[Id]ées

Manifeste

Ehko, pour un média [inclassable]

Le lancement de Ehko ce 11 janvier 2019 est la concrétisation du projet de deux journalistes, Hassina Mechaï et Warda Mohamed.

Quand il s’est agi de fonder un média, les interrogations se sont succédées. Créer un média, c’est sans doute aussi et surtout s’interroger sur ce qu’est être journaliste. Comment vouloir encore (et aussi pouvoir) accomplir ce métier ? Veut-on seulement encore l’exercer ? Pourquoi ? Pour qui ? Les questions sont nombreuses. Les réponses, complexes.

[De quoi s’agit-il d’abord ?] Quelle inconscience –ou courage – faut-il pour lancer un média en temps de crise de la presse en général et de détestation pour ce métier de journaliste ?
Ehko est né justement tout à la fois grâce à ces interrogations et contre les réponses résignées apportées. La presse n’est pas morte. Pas même agonisante. Elle nous semble même sur le point de renaître. Pour cela, il lui faut accepter de devenir radicale, c’est-à-dire de revenir à ses fondements et fondamentaux. L’éthique, la déontologie, le temps, le reportage, la passion, la respiration, la curiosité, le recul, l’explication qui déploie sa ligne. L’humilité aussi.
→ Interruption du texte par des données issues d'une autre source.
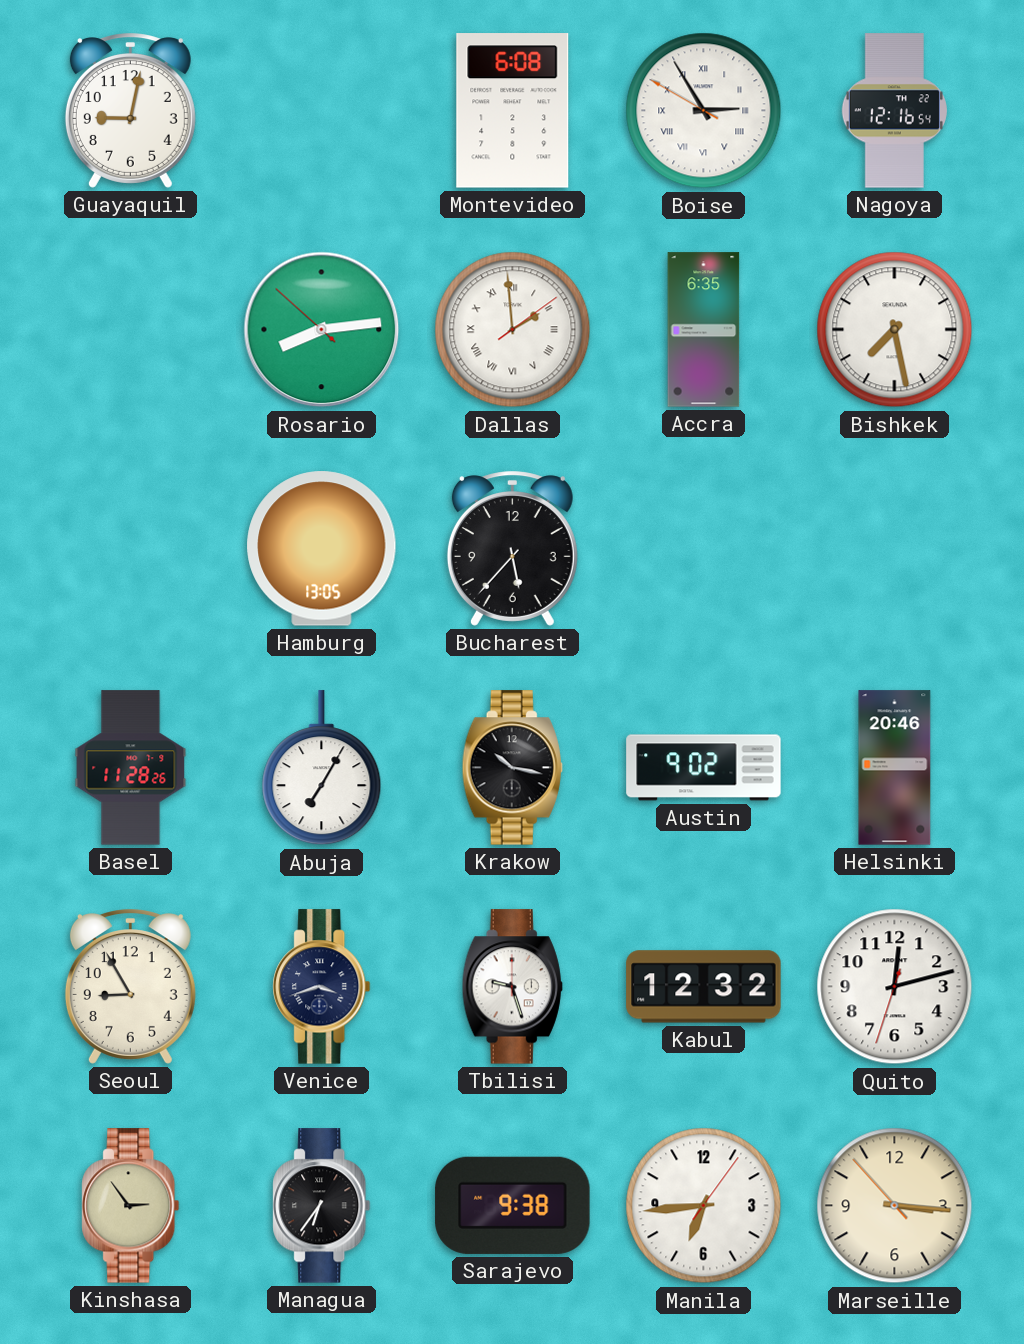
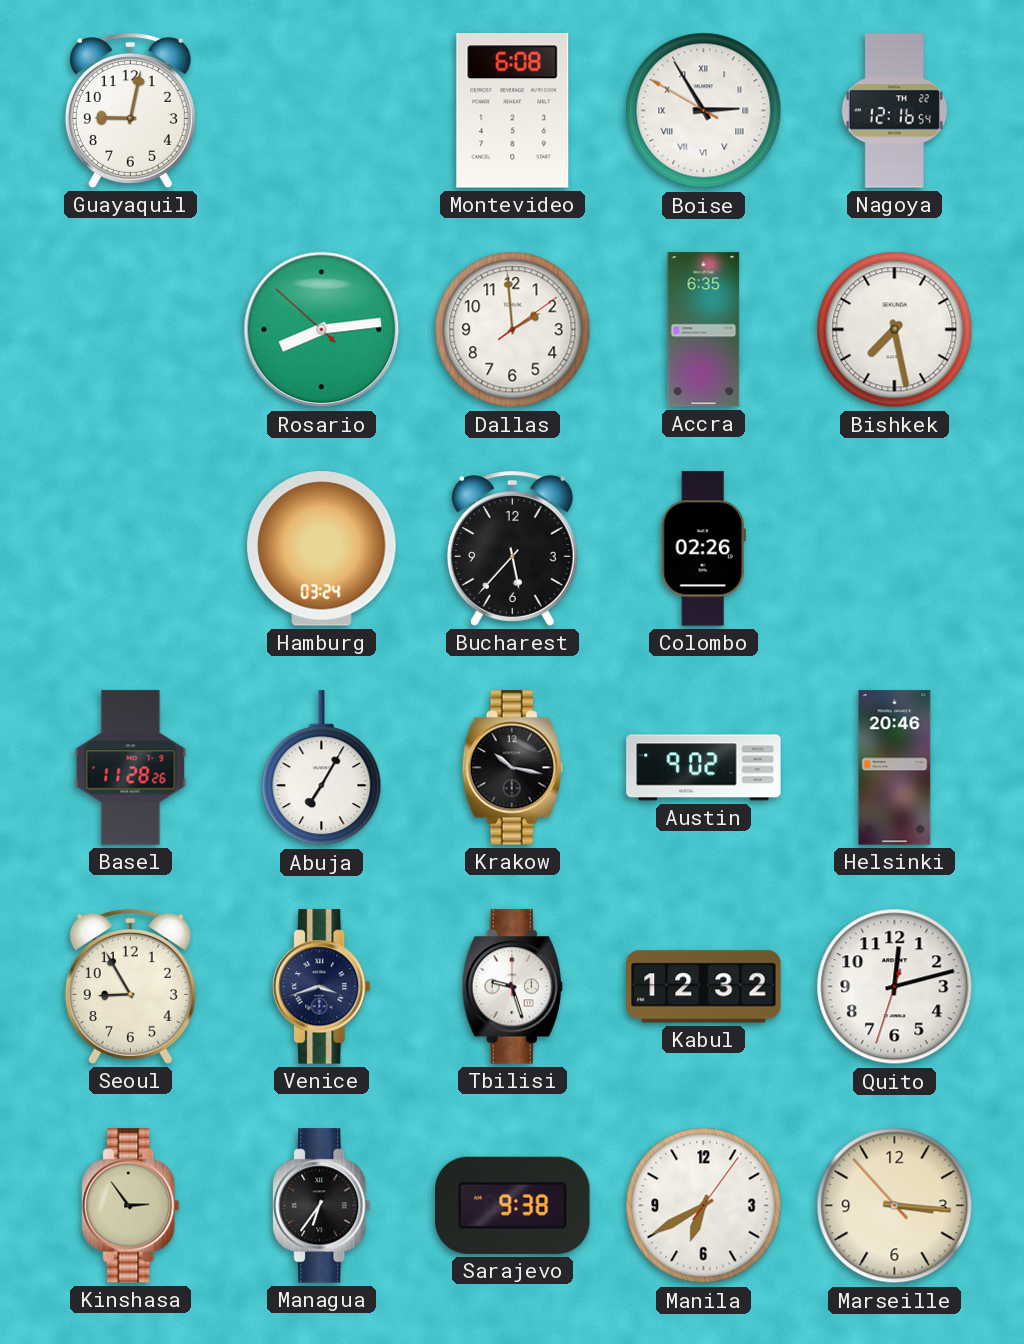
Dallas numerals: Roman -> Arabic
Hamburg: 13:05 -> 03:24
Colombo: none -> 02:26
Manila: 6:44 -> 6:40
Celle de sa propre subjectivité embrassée.

[Ehko n’est pas que réaction.] Bien au contraire. Rien ne tient et ne dure ainsi. Ehko est un média au sens propre du terme, qui permet de communiquer, de partager des idées. Il y est fait le pari de l’intemporel, celui d’explorer et ré-explorer les sujets et angles, sans se plier à un calendrier quelconque. Car Ehko est un média d’information, pas d’actualité. Ne soyez donc pas étonné.e.s de ne pas nous voir réagir à la dernière « actu chaude », au premier « buzz » venu. Ou au contraire d’y voir des sujets habituellement peu traités, ou si différemment.

[Ehko est action et construction.] Pourquoi, dès lors, le présenter comme un « média de [dé]construction » ? Construire sur des fondations solides suppose qu’il faille parfois d’abord déconstruire. Les fausses évidences et les idées dangereuses, les mécanismes qui érodent. Les oppositions artificielles, les antagonismes vains.

Puis alors, une fois ce travail fait, enfin construire. Relier, faire sens, mettre en forme le tohu-bohu du monde, apaiser. Ce qui manque dans l’infobésité qui nous submerge n’est pas le manque d’information mais l’absence de sens et de liens entre des événements présentés comme autonomes. Or tout est lié et tout se tient. C’est ce fil rouge que nous tenterons de tisser à travers chaque angle, chaque article, chaque interview, chaque choix éditorial.

Le réalisateur John Ford avait tort, lui qui faisait dire à l’un de ses personnages : « When the legend becomes facts, print the legend ». Ehko affirme, au contraire, que quand les faits deviennent légende, il ne s’agit pas d’imprimer la légende mais d’en rester aux faits. Ceux-ci seront toujours supérieurs à cette légende, qui n’est que l’autre nom de l’histoire officielle, de la doxa, de la rumeur, de l’actualité parfois.

Nous partageons cette vision anglo-saxonne du journalisme : facts, facts, facts… tout en sachant que les faits ne sont pas toujours neutres. Du moins le choix d’en privilégier certains au détriment d’autres. Seules l’honnêteté et l’intégrité feront la différence. Journaliste est un métier, régi par des règles rappelons-le, un code de la déontologie, une charte, celle de Munich et d’autres conventions. Bien sûr, nous nous engageons à les respecter mais nous ferons plus. Nous nous engageons à proposer le meilleur contenu possible : original dans l’angle, le traitement ou l’approche. Et nous questionnerons « l’ordre établi », les structures de pouvoir – toutes les structures.

Ce choix de déconstruire ET de construire, nous vous l’offrons aussi. Avec nous. Ehko a vocation à créer des ponts, ouvrir des dialogues sains et sereins entre celles et ceux qui ne se parlent pas, qui ne s’écoutent plus, qui ne s’entendent pas. Nous voulons aussi transmettre, à celles et ceux qui le désirent et ne sont pas dans une approche simpliste, aux plus jeunes, aux moins favorisé.e.s, à celles et ceux qui pensent ce métier de journaliste inaccessible*.

Ehko n’est porté par aucune naïveté. Toutes les dimensions du projet ont été pensées, travaillées, approfondies. Y compris sa stratégie économique. L’intégralité du contenu du site est en accès libre et gratuit. Au fur et à mesure du déploiement d’Ehko, nous vous ferons part des stratégies de développement du média que nous mettrons en place. Ehko évoluera sur tous les plans, parce que nous évoluons, que vous évoluez, que le monde évolue.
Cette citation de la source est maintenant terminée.